The Irish 6th Louisiana fights at the Second Battle of Rappahannock Station on November 7, 1863, near the village of Rappahannock Station (now Remington, Virginia), on the Orange and Alexandria Railroad. The battle is between Confederate forces under Maj. Gen. Jubal Early and Union forces under Maj. Gen. John Sedgwick as part of the Bristoe campaign of the American Civil War. The battle results in a victory for the Union.

Following the Battle of Gettysburg in July 1863, the Union and Confederate armies drift south and for three months spar with one another on the rolling plains of northern Virginia. In late October, General Robert E. Lee withdraws his Confederate army behind the Rappahannock River, a line he hopes to maintain throughout the winter. A single pontoon bridge at the town of Rappahannock Station is the only connection Lee retains with the northern bank of the river.

The Union Army of the Potomac‘s commander, Maj. Gen. George G. Meade, divides his forces just as Lee expects. He orders Maj. Gen. John Sedgwick to attack the Confederate position at Rappahannock Station while Maj. Gen. William H. French forces a crossing five miles downstream at Kelly’s Ford. Once both Sedgwick and French are safely across the river, the reunited army is to proceed to Brandy Station.

The operation goes according to plan. Shortly after noon on November 7, French drives back Confederate defenders at Kelly’s Ford and crosses the river. As he does so, Sedgwick advances toward Rappahannock Station. Lee learns of these developments sometime after noon and immediately puts his troops in motion to meet the enemy. His plan is to resist Sedgwick with a small force at Rappahannock Station while attacking French at Kelly’s Ford with the larger part of his army. The success of the plan depends on his ability to maintain the Rappahannock Station bridgehead until French is defeated.

Sedgwick first engages the Confederates at 3:00 PM when Maj. Gen. Albion P. Howe‘s division of the VI Corps drives in Confederate skirmishers and seizes a range of high ground three-quarters of a mile from the river. Howe places Union batteries on these hills that pound the enemy earthworks with a “rapid and vigorous” fire. Confederate guns across the river return the fire, but with little effect.

Maj. Gen. Jubal Early’s division occupies the bridgehead defenses that day. Early posts Brig. Gen. Harry T. Hays‘s Louisiana brigade and Captain Charles A. Green’s four-gun Louisiana Guard Artillery in the works and at 4:30 PM reinforces them with three North Carolina regiments led by Colonel Archibald C. Godwin. The addition of Godwin’s troops increases the number of Confederate defenders at the bridgehead to nearly 2,000.

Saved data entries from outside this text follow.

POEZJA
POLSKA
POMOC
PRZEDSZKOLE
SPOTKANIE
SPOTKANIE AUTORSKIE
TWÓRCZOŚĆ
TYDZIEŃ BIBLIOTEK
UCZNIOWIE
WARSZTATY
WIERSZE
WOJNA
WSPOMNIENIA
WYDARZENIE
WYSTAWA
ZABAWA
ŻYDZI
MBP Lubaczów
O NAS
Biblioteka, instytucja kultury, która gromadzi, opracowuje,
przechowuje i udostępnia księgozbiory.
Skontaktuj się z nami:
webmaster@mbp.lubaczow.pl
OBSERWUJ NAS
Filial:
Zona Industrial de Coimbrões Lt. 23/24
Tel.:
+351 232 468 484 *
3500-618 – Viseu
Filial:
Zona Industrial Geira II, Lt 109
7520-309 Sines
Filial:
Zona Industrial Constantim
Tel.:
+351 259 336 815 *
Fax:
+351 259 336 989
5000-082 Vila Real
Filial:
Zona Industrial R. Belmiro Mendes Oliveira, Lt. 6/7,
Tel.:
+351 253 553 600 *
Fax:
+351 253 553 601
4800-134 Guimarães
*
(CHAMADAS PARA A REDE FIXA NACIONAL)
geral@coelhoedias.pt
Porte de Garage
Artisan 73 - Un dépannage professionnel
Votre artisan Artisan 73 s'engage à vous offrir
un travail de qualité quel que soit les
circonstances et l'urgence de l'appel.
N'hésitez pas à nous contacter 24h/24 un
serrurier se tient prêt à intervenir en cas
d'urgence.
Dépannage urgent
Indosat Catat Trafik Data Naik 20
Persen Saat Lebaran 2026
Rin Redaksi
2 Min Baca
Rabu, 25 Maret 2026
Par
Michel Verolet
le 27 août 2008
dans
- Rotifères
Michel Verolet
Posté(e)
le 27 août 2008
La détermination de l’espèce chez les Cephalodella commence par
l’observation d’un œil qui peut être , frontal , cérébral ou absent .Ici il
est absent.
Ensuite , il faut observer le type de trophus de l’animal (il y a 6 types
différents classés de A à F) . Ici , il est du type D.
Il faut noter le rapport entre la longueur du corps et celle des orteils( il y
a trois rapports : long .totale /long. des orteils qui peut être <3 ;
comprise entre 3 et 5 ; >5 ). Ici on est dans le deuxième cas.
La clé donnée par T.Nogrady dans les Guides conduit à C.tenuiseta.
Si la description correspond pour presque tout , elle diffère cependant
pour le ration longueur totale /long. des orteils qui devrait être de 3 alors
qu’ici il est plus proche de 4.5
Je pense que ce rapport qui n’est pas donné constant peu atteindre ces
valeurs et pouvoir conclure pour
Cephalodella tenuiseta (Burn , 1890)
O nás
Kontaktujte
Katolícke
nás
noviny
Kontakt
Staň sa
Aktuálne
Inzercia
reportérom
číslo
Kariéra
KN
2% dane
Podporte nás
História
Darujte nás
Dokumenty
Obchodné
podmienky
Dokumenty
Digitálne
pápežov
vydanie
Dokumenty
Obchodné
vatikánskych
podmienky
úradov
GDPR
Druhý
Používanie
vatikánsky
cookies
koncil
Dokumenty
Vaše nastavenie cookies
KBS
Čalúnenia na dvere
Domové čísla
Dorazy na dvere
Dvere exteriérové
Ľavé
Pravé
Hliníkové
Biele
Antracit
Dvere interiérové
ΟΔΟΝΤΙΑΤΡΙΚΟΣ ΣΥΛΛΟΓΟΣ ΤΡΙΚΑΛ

Sedgwick continues shelling the Confederates throughout the late afternoon, but otherwise he shows no disposition to attack. As the day draws to a close, Lee becomes convinced that the movement against the bridgehead is merely a feint to cover French’s crossing farther downstream. He is mistaken. At dusk the shelling stops, and Sedgwick’s infantry rushes suddenly upon the works. Col. Peter Ellmaker’s brigade advances adjacent to the railroad, precedes by skirmishers of the 6th Maine Volunteer Infantry. At the command “Forward, double-quick!” they surge over the Confederate works and engage Hays’s men in hand-to-hand combat. Without assistance, the 6th Maine breaches the Confederate line and plants its flags on the parapet of the easternmost redoubt. Moments later the 5th Wisconsin Infantry Regiment swarms over the walls of the western redoubt, likewise, wresting it from Confederate control.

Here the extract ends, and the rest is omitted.